Notes of Logistic Regression

Hypothesis Representation

\(h_\theta(x) = g(\theta^T x)\)

Sigmoid Function

\(g(z) = \dfrac{1}{1 + e^{-z}}\) \(\in (0, 1)\)

Probability

\(P(y = 1 \mid x; \theta) = h_\theta(x)\)

\(P(y = 0 \mid x; \theta) = 1 - h_\theta(x)\)

Decision Boundary

The line that separates the area where y = 0 and where y = 1

\(\theta^T x \geq 0\) \(\to\) \(h_\theta(x) \geq 0.5\) \(\to\) \(y = 1\)

\(\theta^T x < 0\) \(\to\) \(h_\theta(x) < 0.5\) \(\to\) \(y = 0\)

Cost Function

\(\displaystyle J(\theta) = \frac{1}{m} \sum_{i=1}^m \mathrm{cost}(h_\theta(x^{(i)}), y^{(i)})\)

\(\mathrm{cost}(h_\theta(x), y) = - y \log(h_\theta(x)) - (1 - y) \log(1 - h_\theta(x)) = \begin{cases} -\log(h_\theta(x)) & \quad \text{if} \; y = 1 \newline -\log(1 - h_\theta(x)) & \quad \text{if} \; y = 0 \newline \end{cases}\)

\(s.t.\) \(\mathrm{cost}(h_\theta(x), y) = \begin{cases} 0 & \quad \text{if} \; h_\theta(x) = y \newline \to \infty & \quad \text{if} \; y = 1 \; \mathrm{and} \; h_\theta(x) \to 0 \newline \to \infty & \quad \text{if} \; y = 0 \; \mathrm{and} \; h_\theta(x) \to 1 \newline \end{cases}\)

Vectorization

\(\displaystyle J(\theta) = \frac{1}{m} \left( - y^T \log(g(X \theta)) - (1 - y)^T \log(1 - g(X \theta)) \right)\)

Gradient Descent

Repeat until convergence
\(\;\;\) \(\displaystyle \theta_j := \theta_j - \alpha \frac{\partial}{\partial \theta_j} J(\theta) \quad \text{for} \; j \gets 0 \dots n\)

where
\(\;\;\) \(\alpha\): learning rate
\(\;\) \(\displaystyle \frac{\partial}{\partial \theta_j} J(\theta) = \frac{1}{m} \sum_{i=1}^m (h_\theta(x^{(i)}) - y^{(i)}) \; x_j^{(i)}\)

(simultaneous update)

Vectorization

\(\displaystyle \theta := \theta - \alpha \frac{1}{m} X^T (g(X \theta) - y)\)

Multiclass Classification

one-vs-all

\(y \in \lbrace 1 \dots k \rbrace\)

\(h_\theta(x) \in \mathbb{R} ^ {K}\)

\(h_\theta(x)_k = P(y = k \mid x; \theta)\)
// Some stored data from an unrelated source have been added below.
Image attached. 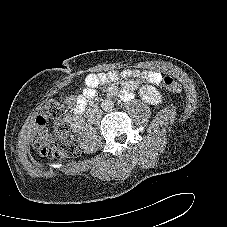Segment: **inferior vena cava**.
Here are the masks:
<instances>
[{
    "label": "inferior vena cava",
    "instance_id": "602c4592",
    "mask_svg": "<svg viewBox=\"0 0 227 227\" xmlns=\"http://www.w3.org/2000/svg\"><path fill=\"white\" fill-rule=\"evenodd\" d=\"M101 116V112L98 111L97 109H94L92 110L90 113H89V121L90 122H95L97 119H99Z\"/></svg>",
    "mask_w": 227,
    "mask_h": 227
}]
</instances>
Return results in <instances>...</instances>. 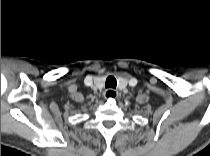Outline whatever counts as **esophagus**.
Here are the masks:
<instances>
[{"label":"esophagus","mask_w":210,"mask_h":156,"mask_svg":"<svg viewBox=\"0 0 210 156\" xmlns=\"http://www.w3.org/2000/svg\"><path fill=\"white\" fill-rule=\"evenodd\" d=\"M103 96H104V98H117L118 92L116 90H113V89H107L103 93Z\"/></svg>","instance_id":"34e87169"}]
</instances>
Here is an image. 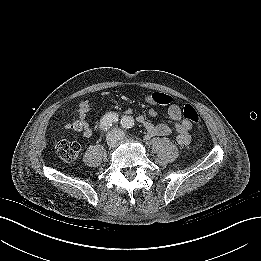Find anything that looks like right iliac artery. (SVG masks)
<instances>
[{
    "label": "right iliac artery",
    "instance_id": "82829eb1",
    "mask_svg": "<svg viewBox=\"0 0 261 261\" xmlns=\"http://www.w3.org/2000/svg\"><path fill=\"white\" fill-rule=\"evenodd\" d=\"M118 121V115L116 113H108L100 121L99 128L102 131H107L110 126L114 125Z\"/></svg>",
    "mask_w": 261,
    "mask_h": 261
}]
</instances>
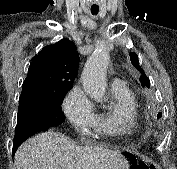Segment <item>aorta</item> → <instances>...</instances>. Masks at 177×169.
<instances>
[{"mask_svg":"<svg viewBox=\"0 0 177 169\" xmlns=\"http://www.w3.org/2000/svg\"><path fill=\"white\" fill-rule=\"evenodd\" d=\"M110 55L104 47H97L87 59L81 81L85 93L95 101H103L106 92V73Z\"/></svg>","mask_w":177,"mask_h":169,"instance_id":"obj_1","label":"aorta"}]
</instances>
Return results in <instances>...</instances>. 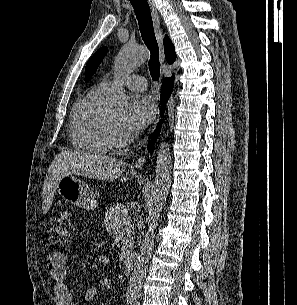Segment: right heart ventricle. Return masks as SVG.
Masks as SVG:
<instances>
[{
	"label": "right heart ventricle",
	"mask_w": 297,
	"mask_h": 305,
	"mask_svg": "<svg viewBox=\"0 0 297 305\" xmlns=\"http://www.w3.org/2000/svg\"><path fill=\"white\" fill-rule=\"evenodd\" d=\"M105 93L100 86L96 87L73 110L70 138L78 150L92 154H106L110 150L104 137L107 117L103 108Z\"/></svg>",
	"instance_id": "obj_1"
}]
</instances>
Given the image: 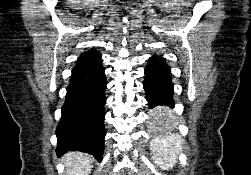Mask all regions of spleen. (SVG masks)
I'll use <instances>...</instances> for the list:
<instances>
[{"mask_svg": "<svg viewBox=\"0 0 251 175\" xmlns=\"http://www.w3.org/2000/svg\"><path fill=\"white\" fill-rule=\"evenodd\" d=\"M168 109L165 107H159L156 109V119L157 121H163V119H168L167 113ZM163 125V123H162ZM170 125H164L163 127V137L159 141H154L151 143V149L153 153L154 163L160 165L161 169H169L174 165L177 153L182 151L183 139L179 133H169Z\"/></svg>", "mask_w": 251, "mask_h": 175, "instance_id": "1", "label": "spleen"}]
</instances>
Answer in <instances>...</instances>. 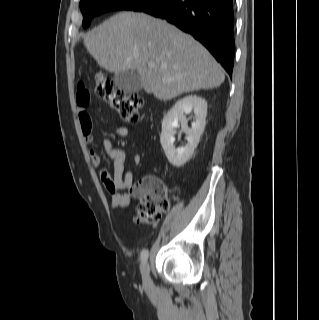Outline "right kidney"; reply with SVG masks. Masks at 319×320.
<instances>
[{
    "label": "right kidney",
    "mask_w": 319,
    "mask_h": 320,
    "mask_svg": "<svg viewBox=\"0 0 319 320\" xmlns=\"http://www.w3.org/2000/svg\"><path fill=\"white\" fill-rule=\"evenodd\" d=\"M194 112L195 121L191 128L187 125L186 115ZM207 102L204 98L189 95L175 103L168 111L162 121V132L160 142L168 161L175 167L183 166L193 155L200 137L204 132L206 125ZM186 133L188 143L185 147L176 149L174 146L176 128Z\"/></svg>",
    "instance_id": "ca27d5eb"
}]
</instances>
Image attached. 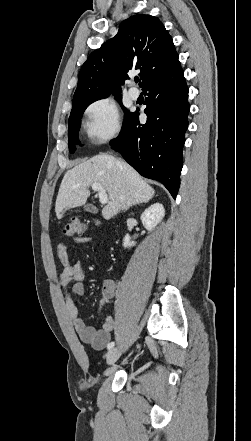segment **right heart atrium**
Instances as JSON below:
<instances>
[{
  "label": "right heart atrium",
  "instance_id": "d8ad5b80",
  "mask_svg": "<svg viewBox=\"0 0 251 441\" xmlns=\"http://www.w3.org/2000/svg\"><path fill=\"white\" fill-rule=\"evenodd\" d=\"M84 127L92 143H104L121 131L120 111L111 97L92 102L85 110Z\"/></svg>",
  "mask_w": 251,
  "mask_h": 441
}]
</instances>
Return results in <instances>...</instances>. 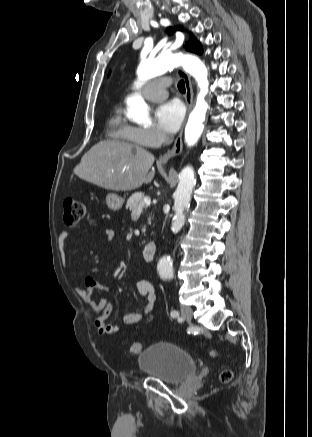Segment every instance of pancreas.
Segmentation results:
<instances>
[{
	"instance_id": "pancreas-1",
	"label": "pancreas",
	"mask_w": 312,
	"mask_h": 437,
	"mask_svg": "<svg viewBox=\"0 0 312 437\" xmlns=\"http://www.w3.org/2000/svg\"><path fill=\"white\" fill-rule=\"evenodd\" d=\"M139 207L141 208H146L147 205L144 204V194L141 192H137L132 194V196H130V198L127 200L126 203V208H129L130 211H134L136 209H138ZM149 220V224L150 222V218ZM142 232L145 233V228L142 229Z\"/></svg>"
}]
</instances>
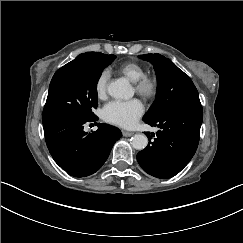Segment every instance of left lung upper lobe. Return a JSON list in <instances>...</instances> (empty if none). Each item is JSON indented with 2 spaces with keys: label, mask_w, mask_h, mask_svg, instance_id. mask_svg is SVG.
Here are the masks:
<instances>
[{
  "label": "left lung upper lobe",
  "mask_w": 243,
  "mask_h": 243,
  "mask_svg": "<svg viewBox=\"0 0 243 243\" xmlns=\"http://www.w3.org/2000/svg\"><path fill=\"white\" fill-rule=\"evenodd\" d=\"M140 57L153 64L157 76L156 99L143 117L145 123L157 120L178 105H201L198 91L192 80L170 59L156 53L140 55Z\"/></svg>",
  "instance_id": "obj_1"
}]
</instances>
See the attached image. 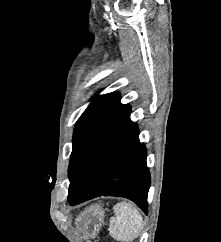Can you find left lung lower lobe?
<instances>
[{"label":"left lung lower lobe","instance_id":"0a47b994","mask_svg":"<svg viewBox=\"0 0 221 242\" xmlns=\"http://www.w3.org/2000/svg\"><path fill=\"white\" fill-rule=\"evenodd\" d=\"M128 114L86 155L70 181L68 202L76 205L98 196L125 197L147 213L150 174L146 148Z\"/></svg>","mask_w":221,"mask_h":242}]
</instances>
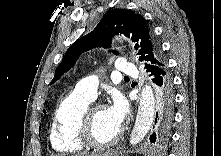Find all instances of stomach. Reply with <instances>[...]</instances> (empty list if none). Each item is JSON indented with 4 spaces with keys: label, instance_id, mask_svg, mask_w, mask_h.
Returning <instances> with one entry per match:
<instances>
[{
    "label": "stomach",
    "instance_id": "0dacf381",
    "mask_svg": "<svg viewBox=\"0 0 221 156\" xmlns=\"http://www.w3.org/2000/svg\"><path fill=\"white\" fill-rule=\"evenodd\" d=\"M104 156H117V155H115V153L114 154L113 153H107Z\"/></svg>",
    "mask_w": 221,
    "mask_h": 156
}]
</instances>
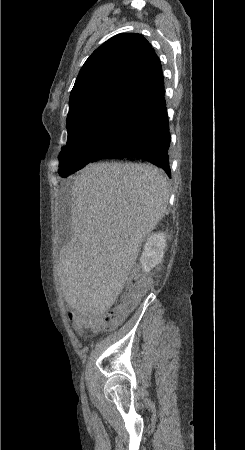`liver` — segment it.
Masks as SVG:
<instances>
[{"label":"liver","instance_id":"6515ba94","mask_svg":"<svg viewBox=\"0 0 245 450\" xmlns=\"http://www.w3.org/2000/svg\"><path fill=\"white\" fill-rule=\"evenodd\" d=\"M168 200L167 179L153 165L100 162L81 171L72 187L73 239L58 263L61 289L73 308L91 315L110 309Z\"/></svg>","mask_w":245,"mask_h":450}]
</instances>
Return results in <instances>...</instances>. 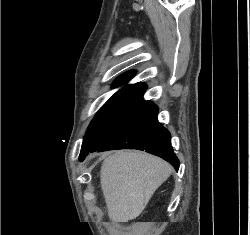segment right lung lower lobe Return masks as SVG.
Segmentation results:
<instances>
[{
	"instance_id": "right-lung-lower-lobe-1",
	"label": "right lung lower lobe",
	"mask_w": 250,
	"mask_h": 235,
	"mask_svg": "<svg viewBox=\"0 0 250 235\" xmlns=\"http://www.w3.org/2000/svg\"><path fill=\"white\" fill-rule=\"evenodd\" d=\"M144 90L130 98L84 138L80 161L89 152L138 149L168 161L176 170L179 160L173 152L169 131L158 122V107L143 99Z\"/></svg>"
}]
</instances>
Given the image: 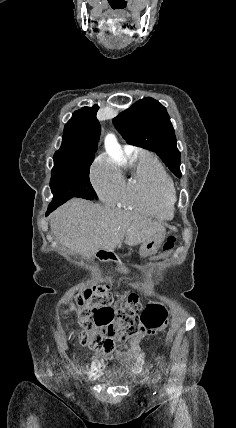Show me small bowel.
<instances>
[{
  "label": "small bowel",
  "instance_id": "small-bowel-1",
  "mask_svg": "<svg viewBox=\"0 0 236 428\" xmlns=\"http://www.w3.org/2000/svg\"><path fill=\"white\" fill-rule=\"evenodd\" d=\"M125 331L121 330V338L124 336ZM151 332H139L133 336L128 337L121 346L111 355L94 354L91 356L88 365V374L91 377H97L105 368V362L108 360H116L124 364H129L133 361L140 363L143 358V353L140 347L141 341ZM154 333V331H153Z\"/></svg>",
  "mask_w": 236,
  "mask_h": 428
}]
</instances>
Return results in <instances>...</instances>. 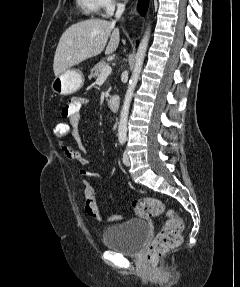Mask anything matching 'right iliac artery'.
Listing matches in <instances>:
<instances>
[{
    "label": "right iliac artery",
    "mask_w": 240,
    "mask_h": 287,
    "mask_svg": "<svg viewBox=\"0 0 240 287\" xmlns=\"http://www.w3.org/2000/svg\"><path fill=\"white\" fill-rule=\"evenodd\" d=\"M120 144L123 145V144H124V140H121V141H120Z\"/></svg>",
    "instance_id": "1"
}]
</instances>
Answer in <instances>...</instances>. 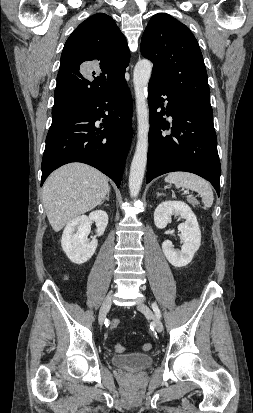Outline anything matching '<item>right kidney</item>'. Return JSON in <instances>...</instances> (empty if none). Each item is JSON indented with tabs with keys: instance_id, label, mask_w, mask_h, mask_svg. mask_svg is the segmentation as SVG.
Masks as SVG:
<instances>
[{
	"instance_id": "obj_1",
	"label": "right kidney",
	"mask_w": 253,
	"mask_h": 413,
	"mask_svg": "<svg viewBox=\"0 0 253 413\" xmlns=\"http://www.w3.org/2000/svg\"><path fill=\"white\" fill-rule=\"evenodd\" d=\"M92 221H94L97 226V235H103L108 224V215L103 210L93 211L89 216L82 215L76 217L67 224L63 231L61 239L62 249L67 257L75 264L87 262L97 248L98 241L96 239L90 243L87 242Z\"/></svg>"
}]
</instances>
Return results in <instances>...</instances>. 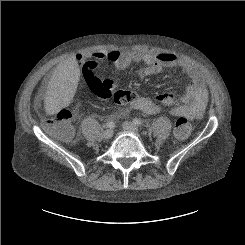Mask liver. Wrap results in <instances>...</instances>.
Instances as JSON below:
<instances>
[{"label": "liver", "instance_id": "1", "mask_svg": "<svg viewBox=\"0 0 245 245\" xmlns=\"http://www.w3.org/2000/svg\"><path fill=\"white\" fill-rule=\"evenodd\" d=\"M79 75L75 57H69L57 65L44 100L45 112L48 115H54L70 105L77 89Z\"/></svg>", "mask_w": 245, "mask_h": 245}]
</instances>
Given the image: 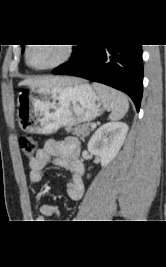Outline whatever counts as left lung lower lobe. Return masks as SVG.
<instances>
[{"label": "left lung lower lobe", "mask_w": 166, "mask_h": 267, "mask_svg": "<svg viewBox=\"0 0 166 267\" xmlns=\"http://www.w3.org/2000/svg\"><path fill=\"white\" fill-rule=\"evenodd\" d=\"M52 73L74 75L121 90L139 111L143 92L141 45H78L72 59Z\"/></svg>", "instance_id": "1"}]
</instances>
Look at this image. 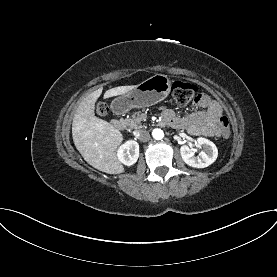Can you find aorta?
I'll list each match as a JSON object with an SVG mask.
<instances>
[{
	"label": "aorta",
	"mask_w": 277,
	"mask_h": 277,
	"mask_svg": "<svg viewBox=\"0 0 277 277\" xmlns=\"http://www.w3.org/2000/svg\"><path fill=\"white\" fill-rule=\"evenodd\" d=\"M152 135L154 139L161 140L164 137V132L161 129H154Z\"/></svg>",
	"instance_id": "aorta-1"
}]
</instances>
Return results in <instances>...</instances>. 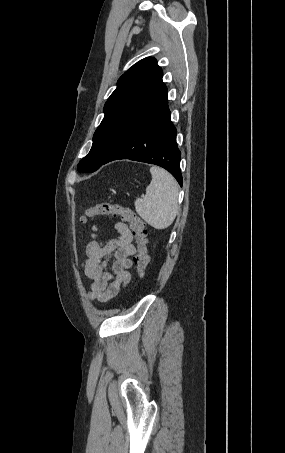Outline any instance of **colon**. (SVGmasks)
Masks as SVG:
<instances>
[{
  "label": "colon",
  "instance_id": "5ec220e1",
  "mask_svg": "<svg viewBox=\"0 0 285 453\" xmlns=\"http://www.w3.org/2000/svg\"><path fill=\"white\" fill-rule=\"evenodd\" d=\"M105 215L120 217L130 224L138 247V253L133 258L136 274L139 278H143L150 262L147 249V228L145 222L135 214L132 208L109 202H101L87 208L84 211L81 220L82 222H86L93 217Z\"/></svg>",
  "mask_w": 285,
  "mask_h": 453
}]
</instances>
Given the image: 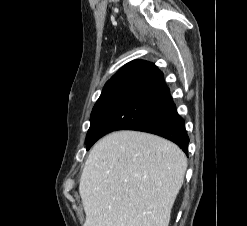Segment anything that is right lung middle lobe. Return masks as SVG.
<instances>
[{
    "instance_id": "dd1d6c3e",
    "label": "right lung middle lobe",
    "mask_w": 247,
    "mask_h": 226,
    "mask_svg": "<svg viewBox=\"0 0 247 226\" xmlns=\"http://www.w3.org/2000/svg\"><path fill=\"white\" fill-rule=\"evenodd\" d=\"M120 71H121V69L105 84L103 91H102L99 99L97 100V102H96V104L92 110L91 118H90L91 125H90L88 132H87L86 143L88 142V140L92 136L93 129H94L95 125L97 124V122H98V120L102 114V111L106 105V102H107L115 84L117 83Z\"/></svg>"
}]
</instances>
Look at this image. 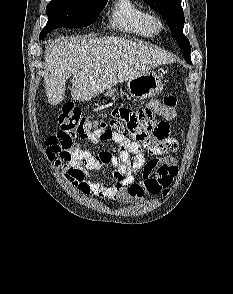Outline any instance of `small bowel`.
<instances>
[{"mask_svg": "<svg viewBox=\"0 0 233 294\" xmlns=\"http://www.w3.org/2000/svg\"><path fill=\"white\" fill-rule=\"evenodd\" d=\"M117 121H108L113 129H125L122 132H110L106 135L94 133L96 139L112 141L119 146V155L101 149L77 150L69 160L50 159L62 170L63 178L76 187L83 195H91L131 205L140 202L146 194H157L171 185L178 172L177 161L170 154L178 149L177 141L170 136L169 120L161 117V110L154 108H117ZM126 119V120H125ZM53 136L46 141V153ZM144 154H154L146 160ZM48 156V155H47ZM111 165L115 172L112 178L96 182L89 174L99 171L103 166ZM142 170L140 180L134 173Z\"/></svg>", "mask_w": 233, "mask_h": 294, "instance_id": "1", "label": "small bowel"}]
</instances>
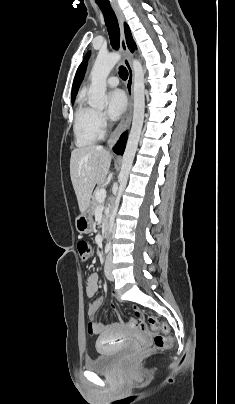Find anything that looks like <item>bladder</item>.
I'll return each instance as SVG.
<instances>
[{"instance_id": "1", "label": "bladder", "mask_w": 235, "mask_h": 404, "mask_svg": "<svg viewBox=\"0 0 235 404\" xmlns=\"http://www.w3.org/2000/svg\"><path fill=\"white\" fill-rule=\"evenodd\" d=\"M97 348L100 353L95 358L85 361V366L95 373L109 372L122 355L123 349L114 348L109 352H105L108 347L99 346Z\"/></svg>"}]
</instances>
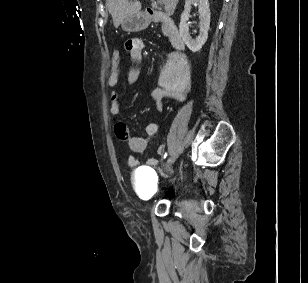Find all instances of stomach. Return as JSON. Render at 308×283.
I'll use <instances>...</instances> for the list:
<instances>
[{"label": "stomach", "instance_id": "obj_1", "mask_svg": "<svg viewBox=\"0 0 308 283\" xmlns=\"http://www.w3.org/2000/svg\"><path fill=\"white\" fill-rule=\"evenodd\" d=\"M149 25V19L144 13H137L125 18L121 22V27L126 32H137L144 30Z\"/></svg>", "mask_w": 308, "mask_h": 283}]
</instances>
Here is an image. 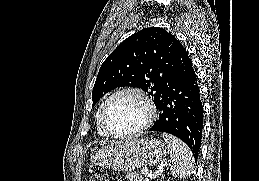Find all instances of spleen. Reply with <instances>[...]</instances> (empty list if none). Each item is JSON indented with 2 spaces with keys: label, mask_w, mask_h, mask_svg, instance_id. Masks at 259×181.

\(\mathrm{prediction} = \max_k(h_\theta(x)_k)\)

where
\(\;\;\) \(K\): number of classes

Regularization

\(\displaystyle J(\theta) = \frac{1}{m} \sum_{i=1}^m \mathrm{cost}(h_\theta(x^{(i)}), y^{(i)}) + \frac{\lambda}{2m} \sum_{j=1}^n \theta_j^2\)

where
\(\;\;\) \(\lambda\): regularization parameter

\(\displaystyle \sum_{j=1}^n \theta_j^2\) excludes the bias term \(\theta_0\)